Meine Damen und Herren, ein großartiges Motto zieht sich prominent durch die Geschichte Ihres Landes: „Für unsere und Eure Freiheit!“ „For our freedom and yours!“ Früh kam ja gerade uns Deutschen dieses polnische Freiheits-Ethos zu Hilfe. In den Jahrzehnten vor der Revolution von 1848 unterstützten Polen, zu vielen Tausenden geflohen aus ihrem aufgeteilten Land, das deutsche Streben nach Einheit, Freiheit und Demokratie. Viele Polen nahmen 1832 an der berühmten Kundgebung in Hambach teil. Das sogenannte Hambacher Fest war der Höhepunkt der bürgerlichen Opposition in dieser vorrevolutionären Zeit.
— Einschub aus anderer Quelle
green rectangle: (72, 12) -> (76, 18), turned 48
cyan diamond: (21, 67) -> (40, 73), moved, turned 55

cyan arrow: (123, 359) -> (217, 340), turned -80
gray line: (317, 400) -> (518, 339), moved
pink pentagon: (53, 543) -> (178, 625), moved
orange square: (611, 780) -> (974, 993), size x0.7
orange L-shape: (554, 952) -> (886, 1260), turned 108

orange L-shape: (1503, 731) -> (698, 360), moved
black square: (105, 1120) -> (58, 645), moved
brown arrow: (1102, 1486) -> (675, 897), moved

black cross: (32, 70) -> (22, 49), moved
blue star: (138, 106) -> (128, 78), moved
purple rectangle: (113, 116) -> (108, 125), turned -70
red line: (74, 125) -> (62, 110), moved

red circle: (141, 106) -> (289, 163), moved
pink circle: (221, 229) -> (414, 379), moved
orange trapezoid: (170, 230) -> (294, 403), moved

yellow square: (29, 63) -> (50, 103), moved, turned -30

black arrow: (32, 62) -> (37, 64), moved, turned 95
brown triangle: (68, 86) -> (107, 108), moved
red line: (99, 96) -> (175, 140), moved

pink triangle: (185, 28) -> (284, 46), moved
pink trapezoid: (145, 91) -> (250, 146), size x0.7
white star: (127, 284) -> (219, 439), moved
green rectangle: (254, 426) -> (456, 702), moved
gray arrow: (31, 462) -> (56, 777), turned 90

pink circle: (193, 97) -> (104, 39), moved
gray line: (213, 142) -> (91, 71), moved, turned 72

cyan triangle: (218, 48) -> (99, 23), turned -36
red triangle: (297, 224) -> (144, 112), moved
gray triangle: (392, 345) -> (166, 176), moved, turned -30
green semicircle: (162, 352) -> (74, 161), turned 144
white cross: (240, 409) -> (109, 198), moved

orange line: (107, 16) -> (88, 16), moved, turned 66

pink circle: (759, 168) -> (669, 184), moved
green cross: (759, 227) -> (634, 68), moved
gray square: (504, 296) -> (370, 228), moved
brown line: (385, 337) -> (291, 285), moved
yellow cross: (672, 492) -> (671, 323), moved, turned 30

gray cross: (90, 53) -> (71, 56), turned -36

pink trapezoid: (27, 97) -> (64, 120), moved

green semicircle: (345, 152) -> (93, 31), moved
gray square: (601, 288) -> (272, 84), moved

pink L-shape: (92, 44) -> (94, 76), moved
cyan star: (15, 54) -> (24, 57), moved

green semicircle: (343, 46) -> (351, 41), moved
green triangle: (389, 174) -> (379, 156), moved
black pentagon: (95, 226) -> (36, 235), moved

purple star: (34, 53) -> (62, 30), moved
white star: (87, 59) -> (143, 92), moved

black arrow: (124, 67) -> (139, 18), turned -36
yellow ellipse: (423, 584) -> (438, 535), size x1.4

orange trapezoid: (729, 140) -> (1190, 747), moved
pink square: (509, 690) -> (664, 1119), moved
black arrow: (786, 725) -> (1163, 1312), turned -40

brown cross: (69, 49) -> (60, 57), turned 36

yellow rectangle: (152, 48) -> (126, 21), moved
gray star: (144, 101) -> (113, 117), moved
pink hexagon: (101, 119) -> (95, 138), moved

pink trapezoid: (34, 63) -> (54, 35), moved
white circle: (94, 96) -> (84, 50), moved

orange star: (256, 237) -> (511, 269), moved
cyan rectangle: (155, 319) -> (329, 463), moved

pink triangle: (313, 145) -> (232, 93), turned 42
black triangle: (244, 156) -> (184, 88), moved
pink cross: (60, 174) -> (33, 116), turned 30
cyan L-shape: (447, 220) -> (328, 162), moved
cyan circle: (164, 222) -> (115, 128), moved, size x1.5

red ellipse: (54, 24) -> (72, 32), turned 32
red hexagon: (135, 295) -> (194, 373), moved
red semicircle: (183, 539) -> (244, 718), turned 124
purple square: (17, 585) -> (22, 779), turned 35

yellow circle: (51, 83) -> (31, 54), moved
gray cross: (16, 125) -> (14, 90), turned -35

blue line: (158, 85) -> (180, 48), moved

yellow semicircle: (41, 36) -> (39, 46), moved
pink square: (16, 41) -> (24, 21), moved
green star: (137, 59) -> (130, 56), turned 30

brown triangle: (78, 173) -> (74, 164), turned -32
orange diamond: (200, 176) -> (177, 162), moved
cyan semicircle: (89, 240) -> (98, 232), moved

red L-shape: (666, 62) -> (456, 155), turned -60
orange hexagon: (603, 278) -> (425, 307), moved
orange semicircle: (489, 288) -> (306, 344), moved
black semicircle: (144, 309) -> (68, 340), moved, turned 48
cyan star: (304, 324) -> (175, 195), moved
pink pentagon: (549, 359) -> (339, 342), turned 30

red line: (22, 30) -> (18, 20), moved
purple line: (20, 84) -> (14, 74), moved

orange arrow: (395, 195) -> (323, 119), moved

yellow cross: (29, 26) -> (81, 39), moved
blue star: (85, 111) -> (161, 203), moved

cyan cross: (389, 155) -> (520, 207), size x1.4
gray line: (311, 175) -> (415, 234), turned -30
In Hambach wehte direkt neben der schwarz-rot-goldenen auch die weiß-rote Fahne. Die Deutschen waren begeistert vom Freiheitsgeist der polnischen Aufständischen gegen den russischen Zaren. In deutschen Städten begrüßten wahre Menschen-Massen die Ankommenden. Das Wort von der „Polenschwärmerei“ der Deutschen kam auf. Man gründete sogenannte Polenvereine, um den Flüchtenden in jeder Weise zu helfen. Unzählige deutsche „Polenlieder“ entstanden, die den polnischen Kampf für die Freiheit besangen.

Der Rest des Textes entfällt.